#### Assignment:
Check each line below for the word "pela", then please report how many lines have it and nothing more.

#### Information provided:
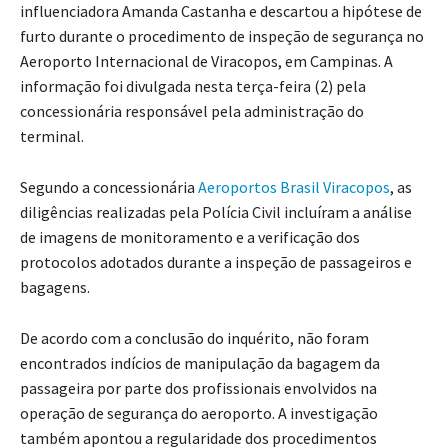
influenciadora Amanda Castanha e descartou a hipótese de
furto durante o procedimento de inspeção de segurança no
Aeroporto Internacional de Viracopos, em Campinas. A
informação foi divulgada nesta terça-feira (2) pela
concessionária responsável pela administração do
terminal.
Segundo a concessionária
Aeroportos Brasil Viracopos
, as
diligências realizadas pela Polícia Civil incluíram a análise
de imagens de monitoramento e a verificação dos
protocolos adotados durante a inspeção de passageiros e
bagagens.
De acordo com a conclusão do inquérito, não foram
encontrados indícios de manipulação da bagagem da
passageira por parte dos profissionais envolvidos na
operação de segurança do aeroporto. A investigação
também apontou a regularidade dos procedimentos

...

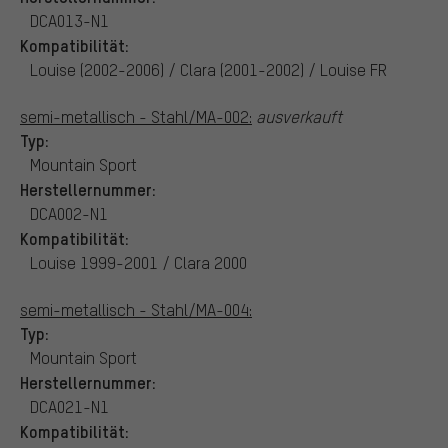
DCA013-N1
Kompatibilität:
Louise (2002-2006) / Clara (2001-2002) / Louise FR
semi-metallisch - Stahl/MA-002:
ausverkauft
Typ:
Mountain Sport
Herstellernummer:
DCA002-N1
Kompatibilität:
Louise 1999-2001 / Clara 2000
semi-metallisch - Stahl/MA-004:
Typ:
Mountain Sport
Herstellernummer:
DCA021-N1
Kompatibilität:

--

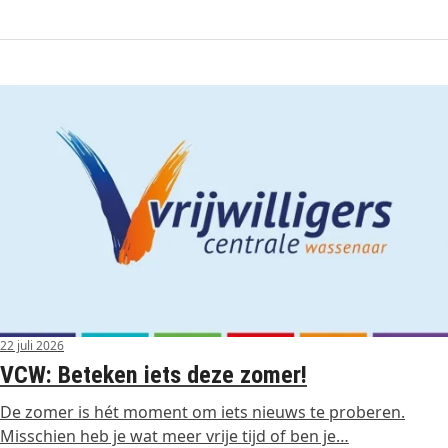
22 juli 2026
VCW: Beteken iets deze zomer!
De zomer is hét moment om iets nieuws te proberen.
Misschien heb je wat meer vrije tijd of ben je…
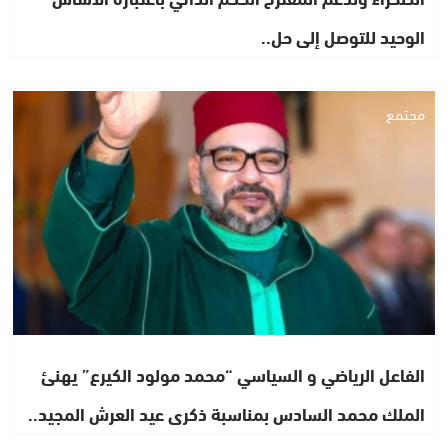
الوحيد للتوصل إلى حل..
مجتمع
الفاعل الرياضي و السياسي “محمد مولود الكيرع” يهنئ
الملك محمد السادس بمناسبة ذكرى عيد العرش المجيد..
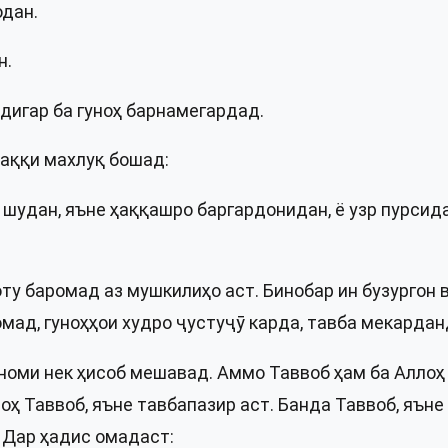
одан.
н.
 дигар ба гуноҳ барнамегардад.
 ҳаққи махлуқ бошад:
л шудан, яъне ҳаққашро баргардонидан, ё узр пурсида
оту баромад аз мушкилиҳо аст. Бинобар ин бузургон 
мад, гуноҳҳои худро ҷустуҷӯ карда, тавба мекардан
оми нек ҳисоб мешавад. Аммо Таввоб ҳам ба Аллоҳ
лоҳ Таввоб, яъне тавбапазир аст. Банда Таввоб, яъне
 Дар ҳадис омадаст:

#### Expected output:
3